Charisma University
- Type: Private, non-profit
- Established: 2011
- President: Dr. William Martin Sloane
- Faculty: 100
- Administrative staff: 50
- Undergraduates: Over 8,000
- Postgraduates: Over 2,000
- Location: Providenciales, Turks and Caicos Islands, British Overseas Territories, Billings, Montana, USA
- Colours: Blue and gold
- Website: https://charisma.edu.eu/

= Charisma University =

University in the Turks and Caicos Islands

Charisma University (CU) is an academic institution established in 2011 and located in the Turks and Caicos Islands (TCI), British Overseas Territories of the United Kingdom. It is a non-profit institution recognized by the Turks and Caicos Islands Ministry of Education, Labour, Employment and Customer Service to offer accredited undergraduate, graduate, post-graduate degree programs and certificate programs in various disciplines taught by over 100 faculty members. Charisma University was approved the award of post-secondary degrees by educational institutions in the State of Montana in 2023, and the university established a branch in Montana to offer US degrees.

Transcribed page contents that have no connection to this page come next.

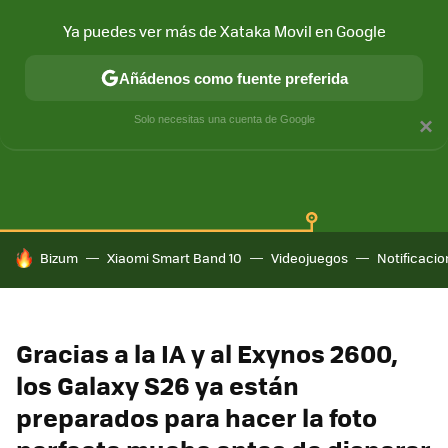
Ya puedes ver más de Xataka Movil en Google
Añádenos como fuente preferida
SAMSUNG GALAXY
ONE UI
GALAXY AI
Solo necesitas una cuenta de Google
×
HOY SE HABLA DE
Bizum
Xiaomi Smart Band 10
Videojuegos
Notificaci
Gracias a la IA y al Exynos 2600,
los Galaxy S26 ya están
preparados para hacer la foto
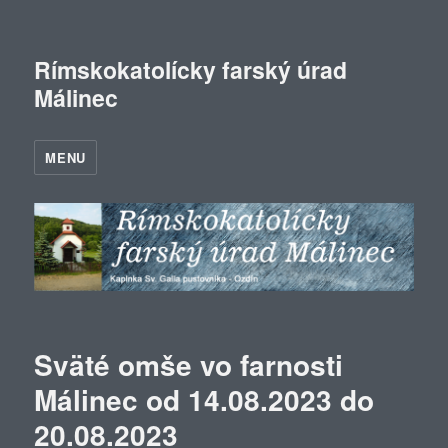
Rímskokatolícky farský úrad
Málinec
MENU
Sväté omše vo farnosti
Málinec od 14.08.2023 do
20.08.2023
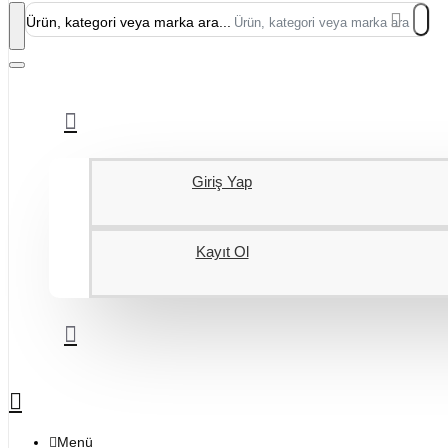
Ürün, kategori veya marka ara...
Giriş Yap
Kayıt Ol
Menü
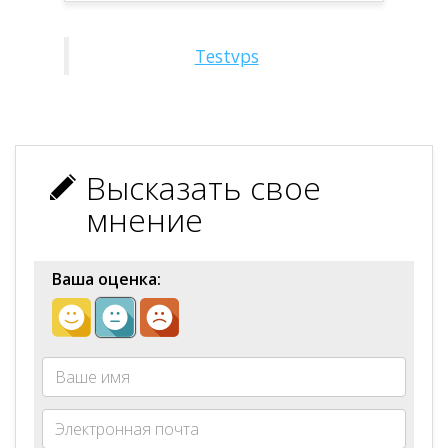
Testvps
Высказать свое
мнение
Ваша оценка:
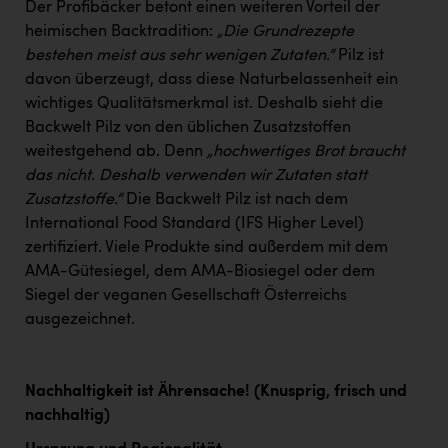
Der Profibäcker betont einen weiteren Vorteil der
heimischen Backtradition:
„Die Grundrezepte
bestehen meist aus sehr wenigen Zutaten.“
Pilz ist
davon überzeugt, dass diese Naturbelassenheit ein
wichtiges Qualitätsmerkmal ist. Deshalb sieht die
Backwelt Pilz von den üblichen Zusatzstoffen
weitestgehend ab. Denn
„hochwertiges Brot braucht
das nicht. Deshalb verwenden wir Zutaten statt
Zusatzstoffe.“
Die Backwelt Pilz ist nach dem
International Food Standard (IFS Higher Level)
zertifiziert. Viele Produkte sind außerdem mit dem
AMA-Gütesiegel, dem AMA-Biosiegel oder dem
Siegel der veganen Gesellschaft Österreichs
ausgezeichnet.
Nachhaltigkeit ist Ährensache! (Knusprig, frisch und
nachhaltig)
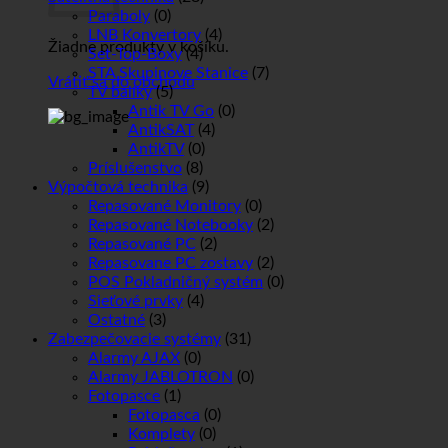
Paraboly
(0)
LNB Konvertory
(4)
Žiadne produkty v košíku.
Set-Top-Boxy
(4)
STA Skupinove Stanice
(7)
Vrátiť sa do obchodu
TV balíky
(5)
Antik TV Go
(0)
AntikSAT
(4)
AntikTV
(0)
Príslušenstvo
(8)
Výpočtová technika
(9)
Repasované Monitory
(0)
Repasované Notebooky
(2)
Repasované PC
(2)
Repasovane PC zostavy
(2)
POS Pokladničný systém
(0)
Sieťové prvky
(4)
Ostatné
(3)
Zabezpečovacie systémy
(31)
Alarmy AJAX
(0)
Alarmy JABLOTRON
(0)
Fotopasce
(1)
Fotopasca
(0)
Komplety
(0)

The university specializes in providing for adult learners and online learning.

The Center for Advanced Research and Innovation (CARI) was established as an independent organization under the auspices of Charisma University. The Center provides facilities for higher research in various areas of Humanities, Social Science and Technology disciplines. CARI is also aimed at establishing and promoting exchange programs with academic, research, training institutes and think tank organizations at home and abroad.

Charisma University is an institutional member of the American Council on Education (ACE). ACE is a member of the International Association of Universities (IAU).

Charisma University is a member of the Council for Higher Education Accreditation International Quality Group (CIQG). The CHEA International Quality Group (CIQG) advances the understanding of international quality assurance and promotes high-quality higher education through international accreditation bodies worldwide.

== Accreditation ==
Charisma University is recognized by the Turks and Caicos Islands Ministry of Education, Labour, Employment and Customer Service as a degree-granting institution for associate degree, Bachelor's degree, Master's degree, and the Doctorate along with Certificate programs. Ministry of Education, Labour, Employment and Customer Service is recognized by the Council for Higher Education Accreditation (CHEA).

Charisma University is accredited by the Accreditation Council for Business Schools and Programs (ACBSP). ACBSP accredits business, accounting, and business-related programs at the associate, baccalaureate, master, and doctorate degree levels worldwide. ACBSP is recognized by the Council for Higher Education Accreditation (CHEA).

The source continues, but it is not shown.